## [Requirement]
Reproduce everything from the line that contains "Gebiet - ca." down to the line that contains "m üsküpten babaannemde" in the listing below, word for word and nothing more. Leave the pictures out.

BEGIN Supplied material

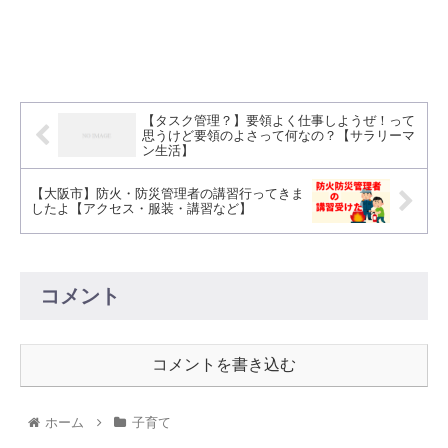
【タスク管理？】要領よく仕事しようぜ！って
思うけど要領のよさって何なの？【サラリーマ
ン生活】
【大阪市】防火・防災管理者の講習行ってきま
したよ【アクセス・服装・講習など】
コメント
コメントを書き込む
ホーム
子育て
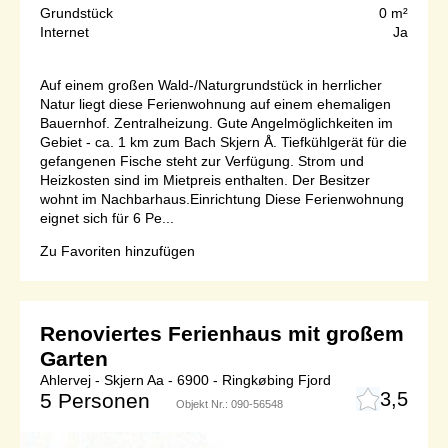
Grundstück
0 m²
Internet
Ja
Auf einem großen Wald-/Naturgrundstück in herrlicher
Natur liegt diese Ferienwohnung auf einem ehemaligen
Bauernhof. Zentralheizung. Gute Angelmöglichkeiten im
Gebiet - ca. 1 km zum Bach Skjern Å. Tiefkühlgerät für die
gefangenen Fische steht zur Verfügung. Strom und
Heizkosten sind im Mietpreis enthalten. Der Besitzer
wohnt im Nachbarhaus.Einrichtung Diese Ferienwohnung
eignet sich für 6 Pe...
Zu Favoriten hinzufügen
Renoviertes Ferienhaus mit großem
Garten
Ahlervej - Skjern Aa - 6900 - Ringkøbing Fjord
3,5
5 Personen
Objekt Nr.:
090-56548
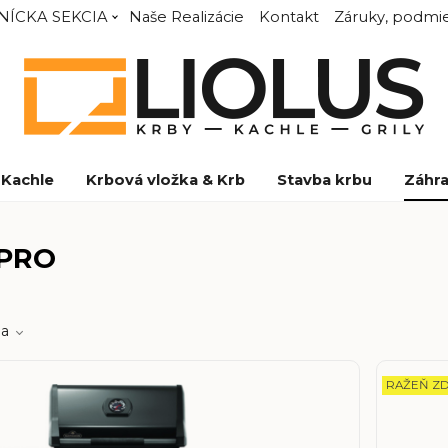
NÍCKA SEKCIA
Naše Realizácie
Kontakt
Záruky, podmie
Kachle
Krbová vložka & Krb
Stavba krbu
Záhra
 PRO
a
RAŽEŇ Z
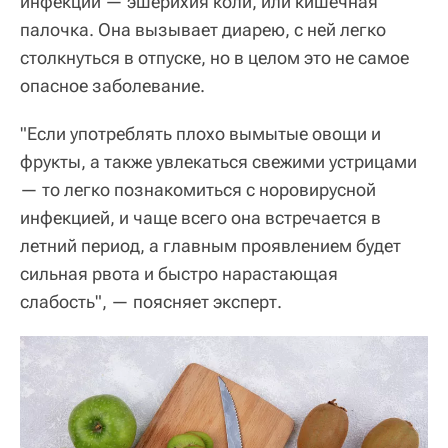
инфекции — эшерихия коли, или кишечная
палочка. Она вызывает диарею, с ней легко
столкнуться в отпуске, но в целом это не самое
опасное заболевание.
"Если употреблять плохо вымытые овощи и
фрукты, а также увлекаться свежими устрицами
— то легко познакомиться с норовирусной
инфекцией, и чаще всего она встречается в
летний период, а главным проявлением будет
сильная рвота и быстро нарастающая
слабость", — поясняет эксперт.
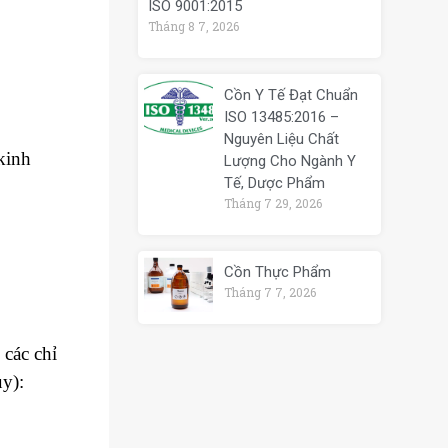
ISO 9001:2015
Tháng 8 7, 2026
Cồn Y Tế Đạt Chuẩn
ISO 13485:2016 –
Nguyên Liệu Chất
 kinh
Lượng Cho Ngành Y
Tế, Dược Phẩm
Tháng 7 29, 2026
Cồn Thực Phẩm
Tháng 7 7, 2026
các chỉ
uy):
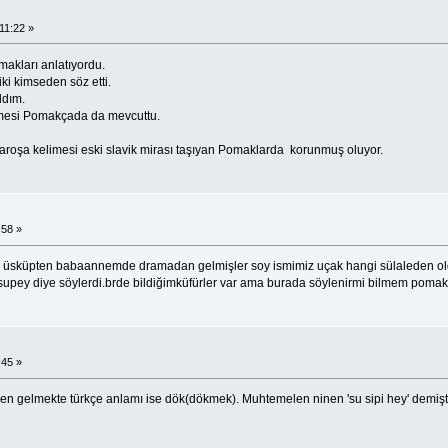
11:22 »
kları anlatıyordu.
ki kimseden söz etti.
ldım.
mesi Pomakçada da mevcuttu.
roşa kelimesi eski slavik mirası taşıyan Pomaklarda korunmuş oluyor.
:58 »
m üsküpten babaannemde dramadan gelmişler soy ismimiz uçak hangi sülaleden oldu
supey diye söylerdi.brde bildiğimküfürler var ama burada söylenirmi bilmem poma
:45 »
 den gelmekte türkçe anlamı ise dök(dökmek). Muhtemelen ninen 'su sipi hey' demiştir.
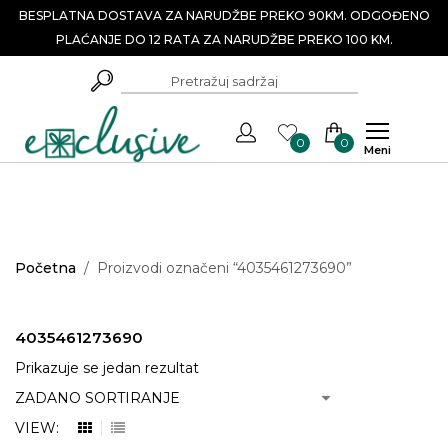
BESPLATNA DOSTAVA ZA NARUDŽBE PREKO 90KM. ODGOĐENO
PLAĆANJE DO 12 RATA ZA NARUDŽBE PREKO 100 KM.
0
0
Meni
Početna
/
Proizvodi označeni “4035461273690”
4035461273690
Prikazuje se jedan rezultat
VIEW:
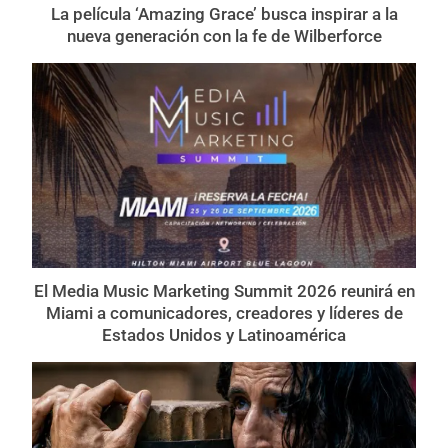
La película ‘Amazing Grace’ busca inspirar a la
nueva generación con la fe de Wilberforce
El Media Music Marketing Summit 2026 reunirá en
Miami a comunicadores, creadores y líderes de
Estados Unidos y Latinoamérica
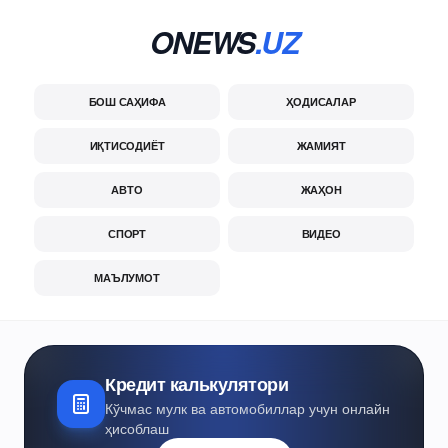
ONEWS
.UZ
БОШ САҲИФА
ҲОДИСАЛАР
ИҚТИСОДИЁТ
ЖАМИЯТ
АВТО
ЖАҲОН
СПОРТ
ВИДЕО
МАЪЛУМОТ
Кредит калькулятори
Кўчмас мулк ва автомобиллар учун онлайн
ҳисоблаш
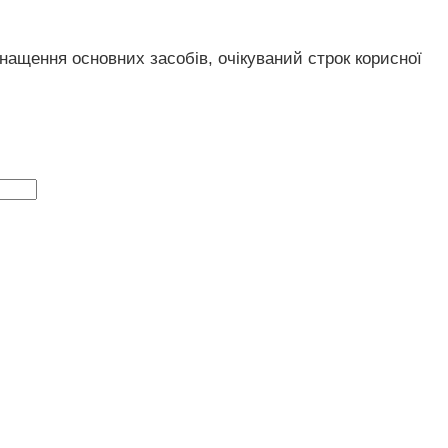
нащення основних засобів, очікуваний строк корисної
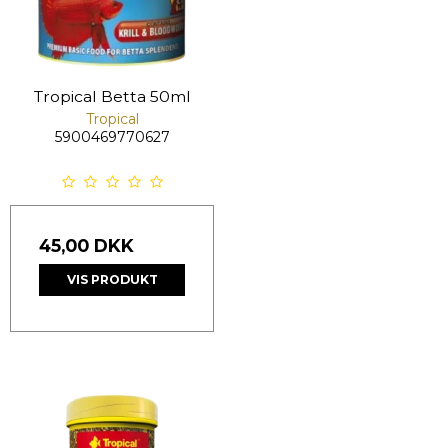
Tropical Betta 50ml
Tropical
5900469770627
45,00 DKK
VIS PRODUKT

END Supplied material

## [Answer box]
Gebiet - ca. 1 km zum Bach Skjern Å. Tiefkühlgerät für die
gefangenen Fische steht zur Verfügung. Strom und
Heizkosten sind im Mietpreis enthalten. Der Besitzer
wohnt im Nachbarhaus.Einrichtung Diese Ferienwohnung
eignet sich für 6 Pe...
Zu Favoriten hinzufügen
Renoviertes Ferienhaus mit großem
Garten
Ahlervej - Skjern Aa - 6900 - Ringkøbing Fjord
3,5
5 Personen
Objekt Nr.:
090-56548
NÍCKA SEKCIA
Naše Realizácie
Kontakt
Záruky, podmie
Kachle
Krbová vložka & Krb
Stavba krbu
Záhra
 PRO
a
RAŽEŇ Z
инфекции — эшерихия коли, или кишечная
палочка. Она вызывает диарею, с ней легко
столкнуться в отпуске, но в целом это не самое
опасное заболевание.
"Если употреблять плохо вымытые овощи и
фрукты, а также увлекаться свежими устрицами
— то легко познакомиться с норовирусной
инфекцией, и чаще всего она встречается в
летний период, а главным проявлением будет
сильная рвота и быстро нарастающая
слабость", — поясняет эксперт.
ISO 9001:2015
Tháng 8 7, 2026
Cồn Y Tế Đạt Chuẩn
ISO 13485:2016 –
Nguyên Liệu Chất
 kinh
Lượng Cho Ngành Y
Tế, Dược Phẩm
Tháng 7 29, 2026
Cồn Thực Phẩm
Tháng 7 7, 2026
các chỉ
uy):
11:22 »
kları anlatıyordu.
ki kimseden söz etti.
ldım.
mesi Pomakçada da mevcuttu.
roşa kelimesi eski slavik mirası taşıyan Pomaklarda korunmuş oluyor.
:58 »
m üsküpten babaannemde dramadan gelmişler soy ismimiz uçak hangi sülaleden oldu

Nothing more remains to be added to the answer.